Alanno. La Kimberly Cark vuole vendere: la multinazionale ha intenzione di abbandonare lo stabilimento della Val Pescara mettendo a rischio il lavoro di 300 persone. Interviene il sindaco: “Un colpo mortale per la zona”.

Il consigliere provinciale Enisio Tocco e il sindaco di Alanno Vincenzo De Melis hanno incontrato il direttore della Kimberly Clark di Alanno, Benedetto Maiolino, per conoscere nel dettaglio i progetti della multinazionale, intenzionata a vendere lo stabilimento situato in provincia di Pescara.
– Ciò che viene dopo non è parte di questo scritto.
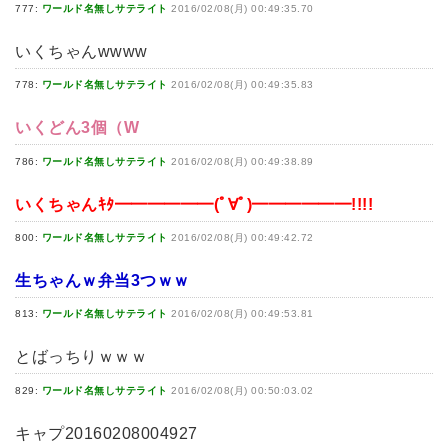
777:
ワールド名無しサテライト
2016/02/08(月) 00:49:35.70
いくちゃんwwww
778:
ワールド名無しサテライト
2016/02/08(月) 00:49:35.83
いくどん3個（W
786:
ワールド名無しサテライト
2016/02/08(月) 00:49:38.89
いくちゃんｷﾀ━━━━━━(ﾟ∀ﾟ)━━━━━━!!!!
800:
ワールド名無しサテライト
2016/02/08(月) 00:49:42.72
生ちゃんｗ弁当3つｗｗ
813:
ワールド名無しサテライト
2016/02/08(月) 00:49:53.81
とばっちりｗｗｗ
829:
ワールド名無しサテライト
2016/02/08(月) 00:50:03.02
キャプ20160208004927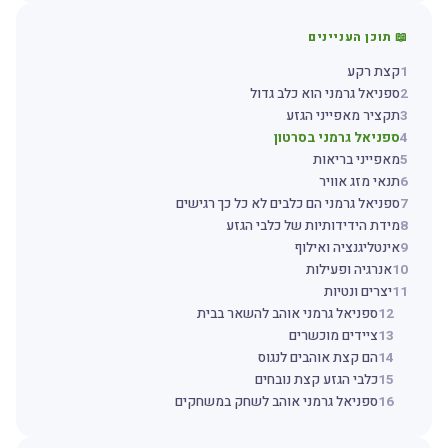
📖 תוכן העניינים
1
קצת רקע
2
ספניאל גרמני הוא כלב גדול
3
תקציר מאפייני הגזע
4
ספניאל גרמני בסרטון
5
מאפייני בריאות
6
תנאי מזג אוויר
7
ספניאל גרמני הם כלבים לא כל כך רגישים
8
מידת הידידותיות של כלבי הגזע
9
אינטליגנציה ואילוף
10
אנרגיה ופעילות
11
יצרים ונטיות
12
ספניאל גרמני אוהב להשאר בבית
13
ציידים מוכשרים
14
הם קצת אוהבים לנגוס
15
כלבי הגזע קצת נובחים
16
ספניאל גרמני אוהב לשחק במשחקים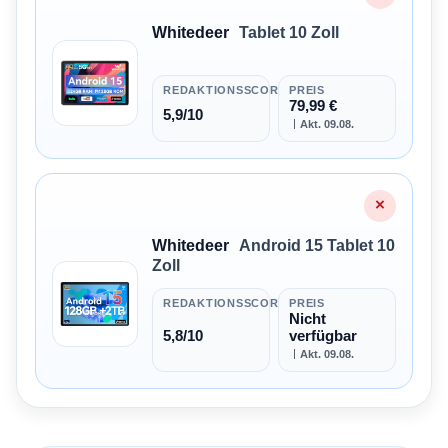
Whitedeer
Tablet 10 Zoll
REDAKTIONSSCORE
PREIS
79,99 €
5,9/10
Akt. 09.08.
×
Whitedeer
Android 15 Tablet 10
Zoll
REDAKTIONSSCORE
PREIS
Nicht
5,8/10
verfügbar
Akt. 09.08.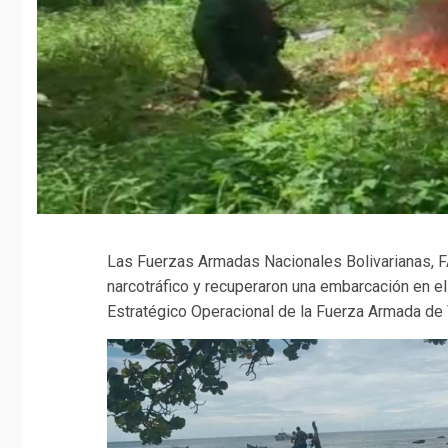
Las Fuerzas Armadas Nacionales Bolivarianas, 
narcotráfico y recuperaron una embarcación en e
Estratégico Operacional de la Fuerza Armada de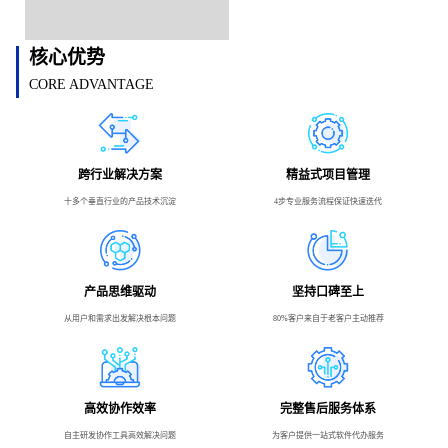
核心优势
CORE ADVANTAGE
跨行业解决方案
精益式项目管理
十多个垂直行业的产品技术沉淀
4步专业服务流程保证快速迭代
产品思维驱动
坚持口碑至上
从用户和需求出发解决根本问题
80%客户来自于老客户主动推荐
高效协作效率
完整售后服务体系
自主研发协作工具高效解决问题
为客户提供一站式软件代办服务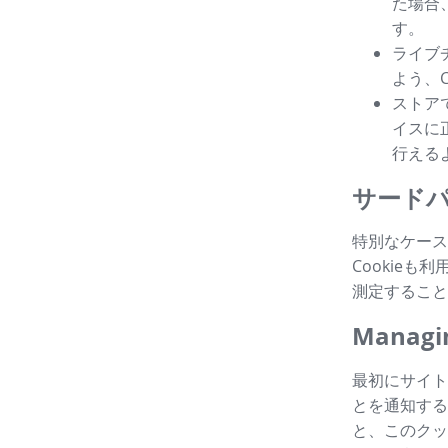
た場合
す。
ライブ
よう、
ストア
イスに
行える
サードパ
特別なケース
Cookie
測定すること
Managin
最初にサイト
とを通知する
と、このクッ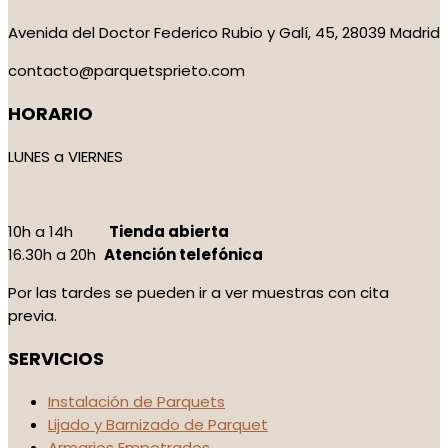
Avenida del Doctor Federico Rubio y Galí, 45, 28039 Madrid
contacto@parquetsprieto.com
HORARIO
LUNES a VIERNES
10h a 14h
Tienda abierta
16.30h a 20h
Atención telefónica
Por las tardes se pueden ir a ver muestras con cita
previa.
SERVICIOS
Instalación de Parquets
Lijado y Barnizado de Parquet
Armarios Empotrados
Un annuncio, questo, che ha destato preoccupazione negli amministratori locali, desiderosi di vederci chiaro. “L’unità produttiva di Alanno – speigano Tocco e De Melis – dà lavoro direttamente a 173 addetti, a cui si aggiungono molte altre persone dell’indotto, per un totale di circa 300 persone che ruotano attorno a questo stabilimento, da sempre ritenuto molto solido sotto tutti i punti di vista. La notizia della vendita arriva in un momento particolarmente difficile per la Val Pescara e non vorremmo che a pagare il prezzo di questa operazione siano i lavoratori, perché sarebbe davvero un  colpo mortale per la zona”. Nel corso dell’incontro Tocco e De Melis sono stati  rassicurati circa la continuità produttiva, che l’azienda assicura di voler garantire ad Alanno, e sulla possibilità di portare a termine positivamente la vendita con la salvaguardia dei livelli occupazionali. “Prendiamo atto dell’ottimismo dell’azienda – commentano Tocco e il primo cittadino – ma nello stesso tempo riscontriamo le forti preoccupazioni dei lavoratori e dei cittadini. Intendiamo quindi approfondire la questione  e attuare tutte le azioni possibili affinché vengano garantite concretamente la continuità produttiva e la salvaguardia dei livelli occupazionali. Tra le iniziative da intraprendere – concludono – pensiamo alla convocazione di una seduta del Consiglio comunale e del Consiglio provinciale, invitando a partecipare le maestranze e i rappresentanti dell’azienda, delle imprese appaltatrici, delle organizzazioni sindacali di categoria e territoriali. Riteniamo che della Kimberly e del suo destino debbano occuparsi la Provincia, il governo regionale e i parlamentari del territorio, affinché si possa scongiurare anche la benché minima possibilità di un epilogo negativo che andrebbe a colpire l’intero territorio”.